What is all this "high revving motor" garbage. Go test drive a VW 2.0T or BMW 335 with gobs of torque across a power plateau that starts at 1700 RPMs. Peaky, high revving engines are for noise and boy-racer graphics.

radmeister
January 16, 2008 4:25:01 AM

I think the rpm is limited by the injection pressure, if they are able to surpass the Audi TDI which has a pressure of 2000psig and revs to 6000rpm im sure they get some decent performance and joyfull driving characteristics.

nickkop
January 16, 2008 5:54:45 PM

benzman: you are ignorant if you speak without knowing of what you speak.. definitely not peaky go drive a honda/acura with JDM 2.2 DOHC VTEC the torque band is very linear, believe it or not, it is very similar to a BMW I6 from the M3, YES, the M3 in a car weighing 2300-2600 lbs you would be amazed at the driving experience

nickkop
January 16, 2008 6:12:31 PM

yes maybe not as refined but thats for women and old people... and benzman i am not just a honda freak.. It's that I am just not shallow... (as far as judging automobiles by brand name) My family owns vehicles from Volkswagen, Mercedes-Benz AMG, Porsche, Audi, BMW, I just have owned honda cars and know they have made some good vehicles and amazing engines... open your eyes and ears..

benz_man
January 17, 2008 8:55:04 AM

nickkop: I'm not a label whore, I named VW and BMW because there specific engines stand out.
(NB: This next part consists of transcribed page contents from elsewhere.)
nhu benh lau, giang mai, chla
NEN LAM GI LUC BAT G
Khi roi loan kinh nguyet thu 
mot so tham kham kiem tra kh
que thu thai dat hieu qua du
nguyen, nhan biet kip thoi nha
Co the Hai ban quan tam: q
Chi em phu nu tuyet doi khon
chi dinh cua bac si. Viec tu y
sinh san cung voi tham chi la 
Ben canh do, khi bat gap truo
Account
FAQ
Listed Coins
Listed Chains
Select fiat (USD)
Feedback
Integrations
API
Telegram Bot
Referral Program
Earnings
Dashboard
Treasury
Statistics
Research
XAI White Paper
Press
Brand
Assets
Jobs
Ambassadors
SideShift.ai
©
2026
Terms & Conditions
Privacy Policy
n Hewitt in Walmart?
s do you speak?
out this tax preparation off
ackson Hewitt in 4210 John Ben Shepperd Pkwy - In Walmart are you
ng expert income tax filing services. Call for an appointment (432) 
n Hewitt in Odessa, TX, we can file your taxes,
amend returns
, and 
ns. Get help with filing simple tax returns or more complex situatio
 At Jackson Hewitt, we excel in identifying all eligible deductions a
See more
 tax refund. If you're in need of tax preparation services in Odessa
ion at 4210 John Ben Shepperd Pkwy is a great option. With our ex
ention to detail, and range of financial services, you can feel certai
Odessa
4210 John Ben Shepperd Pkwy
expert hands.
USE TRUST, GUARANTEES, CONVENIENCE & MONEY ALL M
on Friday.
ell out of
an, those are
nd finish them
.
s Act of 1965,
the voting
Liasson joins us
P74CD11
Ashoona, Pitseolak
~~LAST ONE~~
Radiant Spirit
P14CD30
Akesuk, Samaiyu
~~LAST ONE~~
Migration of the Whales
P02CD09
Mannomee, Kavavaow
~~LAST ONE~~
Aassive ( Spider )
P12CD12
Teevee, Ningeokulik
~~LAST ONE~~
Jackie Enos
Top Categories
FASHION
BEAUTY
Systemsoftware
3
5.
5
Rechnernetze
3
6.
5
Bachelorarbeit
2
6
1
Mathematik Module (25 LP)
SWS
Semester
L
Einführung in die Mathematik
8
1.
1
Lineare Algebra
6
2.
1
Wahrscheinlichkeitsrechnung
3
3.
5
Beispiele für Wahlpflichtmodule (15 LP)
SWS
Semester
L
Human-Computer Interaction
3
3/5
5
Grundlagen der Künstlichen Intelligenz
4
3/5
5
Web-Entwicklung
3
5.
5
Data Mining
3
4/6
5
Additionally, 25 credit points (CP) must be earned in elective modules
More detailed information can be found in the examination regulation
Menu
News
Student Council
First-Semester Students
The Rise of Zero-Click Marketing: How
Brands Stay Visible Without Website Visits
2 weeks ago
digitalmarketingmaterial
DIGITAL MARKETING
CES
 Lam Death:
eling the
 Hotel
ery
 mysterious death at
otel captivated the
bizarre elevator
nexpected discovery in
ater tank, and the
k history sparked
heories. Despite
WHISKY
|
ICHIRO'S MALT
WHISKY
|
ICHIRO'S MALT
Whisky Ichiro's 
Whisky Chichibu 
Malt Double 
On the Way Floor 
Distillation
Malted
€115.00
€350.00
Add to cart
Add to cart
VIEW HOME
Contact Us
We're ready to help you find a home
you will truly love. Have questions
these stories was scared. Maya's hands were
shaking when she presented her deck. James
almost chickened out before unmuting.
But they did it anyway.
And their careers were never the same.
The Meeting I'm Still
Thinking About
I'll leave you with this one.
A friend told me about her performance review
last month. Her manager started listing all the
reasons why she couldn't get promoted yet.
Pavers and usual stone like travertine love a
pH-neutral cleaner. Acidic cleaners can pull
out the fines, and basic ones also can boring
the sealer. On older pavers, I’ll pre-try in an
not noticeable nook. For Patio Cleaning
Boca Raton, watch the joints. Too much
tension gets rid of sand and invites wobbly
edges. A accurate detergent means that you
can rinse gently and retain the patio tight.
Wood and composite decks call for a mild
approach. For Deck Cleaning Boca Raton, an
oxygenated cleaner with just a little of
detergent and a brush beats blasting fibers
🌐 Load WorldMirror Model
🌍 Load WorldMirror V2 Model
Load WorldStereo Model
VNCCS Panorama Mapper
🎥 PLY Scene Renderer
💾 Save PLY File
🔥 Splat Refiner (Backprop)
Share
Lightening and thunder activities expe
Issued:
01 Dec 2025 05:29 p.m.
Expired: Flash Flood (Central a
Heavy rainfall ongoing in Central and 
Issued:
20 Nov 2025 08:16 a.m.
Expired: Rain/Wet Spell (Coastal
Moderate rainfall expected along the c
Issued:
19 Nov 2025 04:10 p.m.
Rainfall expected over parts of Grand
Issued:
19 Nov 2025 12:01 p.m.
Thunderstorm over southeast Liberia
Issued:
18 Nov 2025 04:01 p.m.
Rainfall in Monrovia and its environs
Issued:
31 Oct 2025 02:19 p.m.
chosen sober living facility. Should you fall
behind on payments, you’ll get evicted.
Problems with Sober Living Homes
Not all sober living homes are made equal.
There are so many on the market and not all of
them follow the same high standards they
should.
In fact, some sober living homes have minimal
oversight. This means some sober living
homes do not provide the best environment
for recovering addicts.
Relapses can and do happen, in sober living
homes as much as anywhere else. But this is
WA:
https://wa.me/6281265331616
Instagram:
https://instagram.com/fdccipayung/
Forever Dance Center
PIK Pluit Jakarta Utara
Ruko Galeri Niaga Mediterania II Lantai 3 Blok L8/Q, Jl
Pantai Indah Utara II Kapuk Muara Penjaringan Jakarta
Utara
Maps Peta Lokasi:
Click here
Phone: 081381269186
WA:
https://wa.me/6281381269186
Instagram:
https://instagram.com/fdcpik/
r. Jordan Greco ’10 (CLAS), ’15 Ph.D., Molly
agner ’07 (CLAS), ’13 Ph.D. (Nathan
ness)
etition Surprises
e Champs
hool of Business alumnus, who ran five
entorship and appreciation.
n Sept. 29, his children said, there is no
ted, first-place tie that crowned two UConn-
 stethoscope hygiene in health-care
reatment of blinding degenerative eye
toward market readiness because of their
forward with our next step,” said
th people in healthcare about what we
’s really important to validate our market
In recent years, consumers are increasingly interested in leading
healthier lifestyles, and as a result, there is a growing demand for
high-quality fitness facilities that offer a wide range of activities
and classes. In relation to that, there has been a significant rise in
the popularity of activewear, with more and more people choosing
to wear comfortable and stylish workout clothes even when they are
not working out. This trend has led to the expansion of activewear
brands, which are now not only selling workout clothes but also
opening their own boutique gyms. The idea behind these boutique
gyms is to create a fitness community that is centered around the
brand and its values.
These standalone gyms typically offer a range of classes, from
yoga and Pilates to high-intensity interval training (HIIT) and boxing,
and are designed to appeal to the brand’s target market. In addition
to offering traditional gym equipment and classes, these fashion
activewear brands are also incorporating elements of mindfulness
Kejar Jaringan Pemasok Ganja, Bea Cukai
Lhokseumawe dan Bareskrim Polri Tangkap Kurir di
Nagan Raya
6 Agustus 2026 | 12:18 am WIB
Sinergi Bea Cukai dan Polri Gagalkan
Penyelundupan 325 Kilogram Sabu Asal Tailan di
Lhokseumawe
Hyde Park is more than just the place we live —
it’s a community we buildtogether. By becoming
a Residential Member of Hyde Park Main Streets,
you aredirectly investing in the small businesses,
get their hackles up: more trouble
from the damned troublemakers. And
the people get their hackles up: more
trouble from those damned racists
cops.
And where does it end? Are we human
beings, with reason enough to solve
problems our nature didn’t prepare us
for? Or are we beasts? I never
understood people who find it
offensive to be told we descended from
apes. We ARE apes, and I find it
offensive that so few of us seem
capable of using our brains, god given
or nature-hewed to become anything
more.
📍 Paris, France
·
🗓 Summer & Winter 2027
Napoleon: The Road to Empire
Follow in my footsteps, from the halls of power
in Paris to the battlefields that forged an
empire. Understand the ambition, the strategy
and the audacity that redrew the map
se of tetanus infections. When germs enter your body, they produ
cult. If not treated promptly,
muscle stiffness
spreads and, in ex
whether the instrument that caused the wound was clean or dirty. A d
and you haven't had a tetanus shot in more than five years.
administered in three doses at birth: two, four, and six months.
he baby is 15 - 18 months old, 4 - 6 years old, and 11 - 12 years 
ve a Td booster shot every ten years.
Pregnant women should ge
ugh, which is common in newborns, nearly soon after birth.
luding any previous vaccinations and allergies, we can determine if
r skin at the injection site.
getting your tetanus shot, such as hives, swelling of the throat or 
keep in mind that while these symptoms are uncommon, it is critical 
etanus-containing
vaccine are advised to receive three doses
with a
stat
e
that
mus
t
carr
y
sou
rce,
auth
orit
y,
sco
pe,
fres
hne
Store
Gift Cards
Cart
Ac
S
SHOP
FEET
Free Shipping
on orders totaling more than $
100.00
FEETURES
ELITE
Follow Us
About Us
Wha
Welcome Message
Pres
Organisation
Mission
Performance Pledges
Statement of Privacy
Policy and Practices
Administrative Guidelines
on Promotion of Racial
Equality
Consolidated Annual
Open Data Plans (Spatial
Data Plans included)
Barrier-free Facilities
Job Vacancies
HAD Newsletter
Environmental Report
What is your definition of an amazing engine? I agree that Honda makes efficient, durable, reliable, light, free-revving engines. However, those are not the traits that make a dynamically outstanding powerplant. You want your torque band as low and usable as possible without overcoming available traction. Providing said torque on a plateau from almost off idle through 65% of the engine speed range (as these German motors do) is dynamically superior to catching a small(low displacement) torque peak after 70% of the engine speed range. The power is much more usable. And any comparison of a FWD car to an M3 is voided by the fact that the front wheels can't do everything...

hiromichi
January 17, 2008 10:02:47 AM

What amazing in this engine is clean emission clearing EPA Tier II Bin 5 without using urea unlike most of German diesel engines which use stored urea named Bluetech, meaning you don't have to fill the urea separately from fuel. And of course as the nature of diesel, it is about 20% better in fuel consumption than petrol engine. Higher revving is fun, but what is priortized for this engine are good fuel efficiency and clean emission through a simple technical solution. Fun to rev is the next priority.

snigs
January 21, 2008 7:53:30 PM

Diesels are limited in RPM by the fact that they are long stroke. Since diesels use compression ignition and not a spark plug, they need a high compression ratio. Thus a longer connecting rod is employed. This adds mass, and since the stresses in the connecting rod are dominated by those created by inertia (read: heavier + quick change of direction = bad) diesels must run at lower speeds.